Trial Before Blessing, Pleasure Before Anguish- Exodus 32:1, Deuteronomy 8:2, Ecclesiastes 8:11

And when the people saw that Moses delayed to come down out of the mount, the people gathered themselves together unto Aaron, and said unto him, Up, make us gods, which shall go before us; for as for this Moses, the man that brought us up out of the land of Egypt, we wot not what is become of him.

And thou shalt remember all the way which the LORD thy God led thee these forty years in the wilderness, to humble thee, and to prove thee, to know what was in thine heart, whether thou wouldest keep his commandments, or no.

Because sentence against an evil work is not executed speedily, therefore the heart of the sons of men is fully set in them to do evil.


When the people saw that Moses delayed…[they] said…Up, make us gods
The LORD thy God led thee these forty years in the wilderness, to humble thee, and to prove thee, to know what was in thine heart
After the Israelites were led out of Egypt they struggled to maintain faith in God’s ability to protect and provide. At a time where patience was required, they instead sought the immediate gratification of a new god. Eventually they were given a test of forty years, and from the passage above we learn the purpose of it was prove whether they would remain faithful for a period so long.
Where many of us fall from our faith is during the waiting, because frankly most of us initially only do good for the hope of receiving a reward. If there is a delay on that reward, though, our true motivations eventually reveal themselves.

Because sentence against an evil work is not executed speedily, therefore the heart of the sons of men is fully set in them to do evil.
Similarly, many of us initially avoid evil only for the fear of receiving a punishment. If there is a delay on that punishment, though, our true desires eventually reveal themselves as well.
We are wheat and tares, indistinguishable in our infancy and still deciding what we are ultimately going to be. We are trying to learn how to do good things simply because they are good, never mind if we receive a reward right away. And we are trying to learn how to avoid evil things simply because they are evil, never mind if we feel their consequences right away.
If every good and evil act showed their consequences immediately, then we would never define our core selves, we would become dumb creatures of habit. It is only in the waiting that the core self is revealed.

A word of caution: some have interpreted passages like these to suggest that some of us have an evil core self and others a good core self. I want to take a moment to refute that notion entirely. All of us are good at our core. Tomorrow I’ll explain why this misconception arises, and why it is a misconception.

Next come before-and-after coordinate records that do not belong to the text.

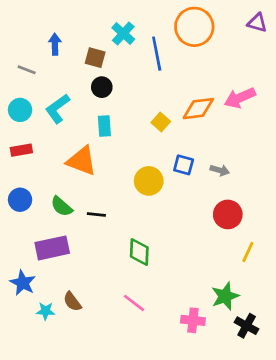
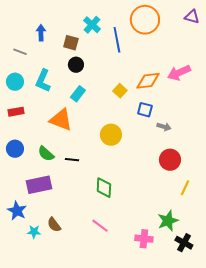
cyan L-shape: (58, 109) -> (43, 81), turned -30
cyan rectangle: (104, 126) -> (78, 94), turned 42
blue square: (184, 165) -> (145, 110), moved

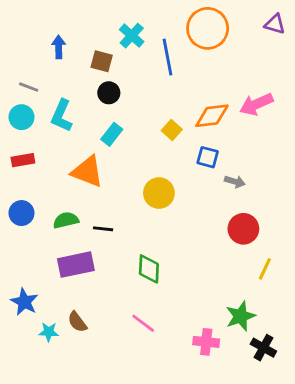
gray line: (20, 52) -> (29, 87), moved
green semicircle: (46, 154) -> (66, 220), turned 126
purple rectangle: (39, 185) -> (76, 265), moved

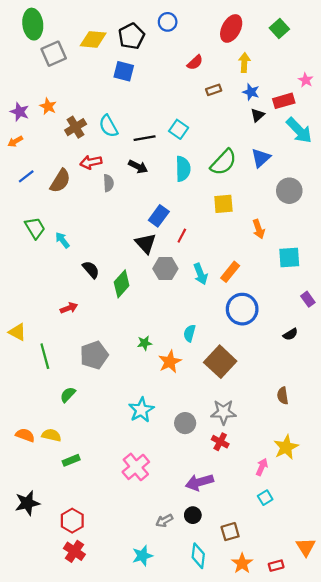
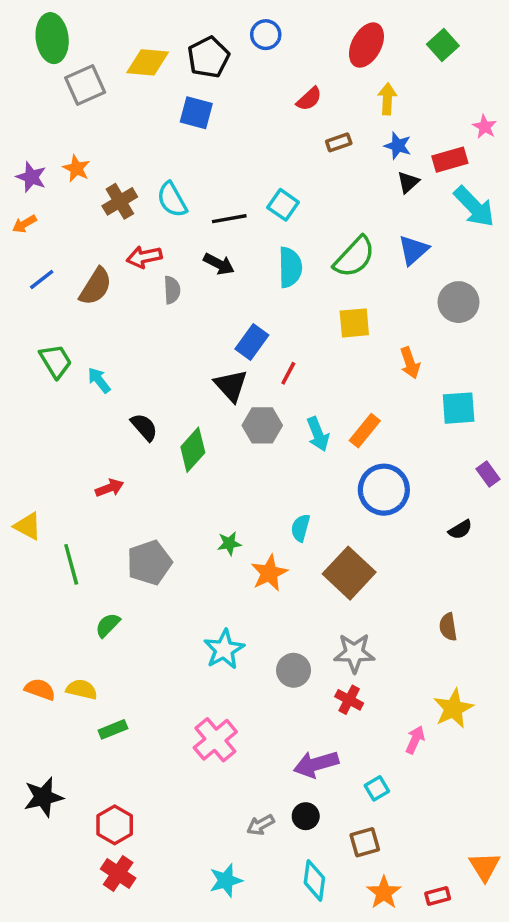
cyan square: (265, 498) -> (377, 788), moved

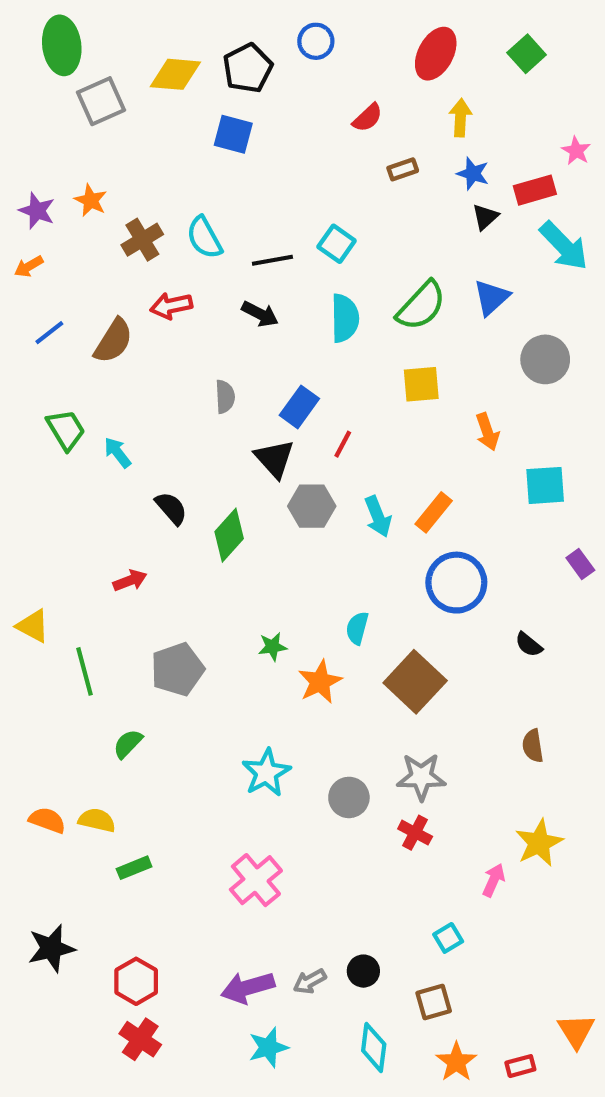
gray semicircle: (172, 290) -> (225, 397), moved
black semicircle: (460, 530) -> (529, 645), moved, turned 70
purple arrow: (316, 764) -> (248, 988), moved

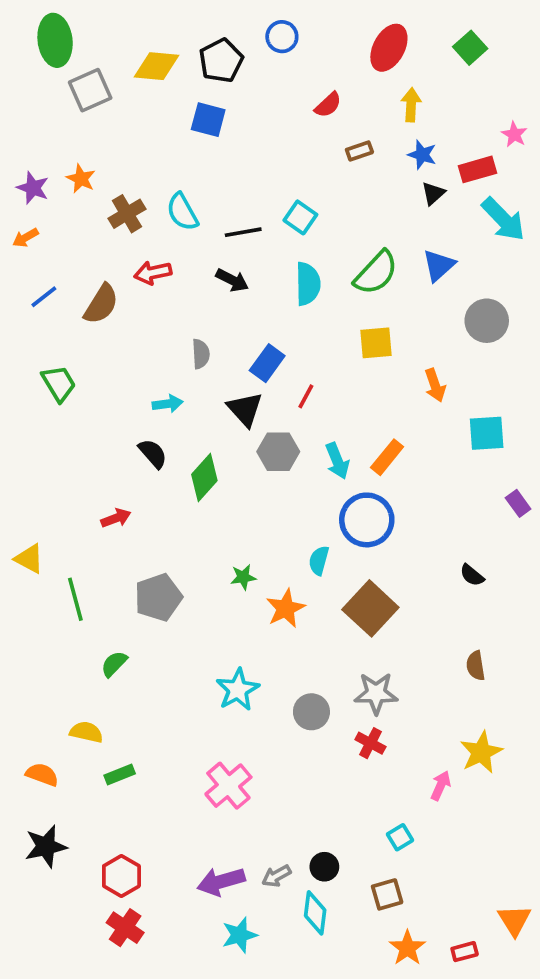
cyan arrow: (118, 452) -> (168, 404), moved, turned 120
blue circle: (456, 583) -> (367, 520), moved
orange semicircle: (47, 820) -> (42, 775), moved
cyan diamond: (374, 1047) -> (315, 913), moved

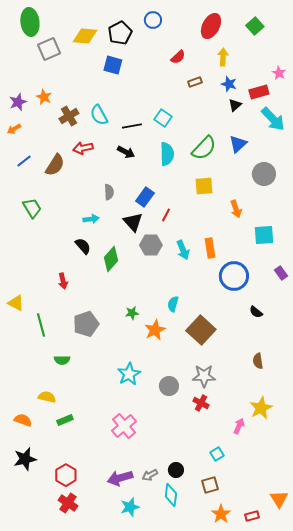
purple star: (33, 188) -> (18, 102), turned 30
orange rectangle: (387, 457) -> (210, 248), turned -48
red arrow: (116, 518) -> (63, 281), turned 98
blue circle: (367, 520) -> (234, 276), moved
green semicircle: (114, 664) -> (62, 360), turned -133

Trial Before Blessing, Pleasure Before Anguish- Question

I don’t remember exactly how and when the thought occurred to me, but one day I was recognizing a pattern in this world where it seems that blessings seemed to always be tucked behind some sort of trial. Conversely, it always seems that vice provides immediate gratification, but then with anguish tucked behind that.

Suddenly it seemed crystal clear to me why we are all so predisposed to making mistakes. Our temporal nature in which we are only ever conscious of the “now” will always tip the scales towards choosing immediate pleasure over immediate trial. Thus to “deny yourself and take up your cross” will always be an effort that goes against the grain. Furthermore, because there is a delay before consequence, there is always an element of faith required in one’s actions: faith in the eventual outcome be it good or bad.

I find these notions very intriguing and I’d like to explore them more. I want to examine if and how the scriptures support this theory, what further truths might be gleaned from it, and ways to therefore bolster one’s resolve to face their trials with the promise of blessings to come. In the meantime, what are your thoughts? Does this ring true to you? Anything you would add or change to the theory?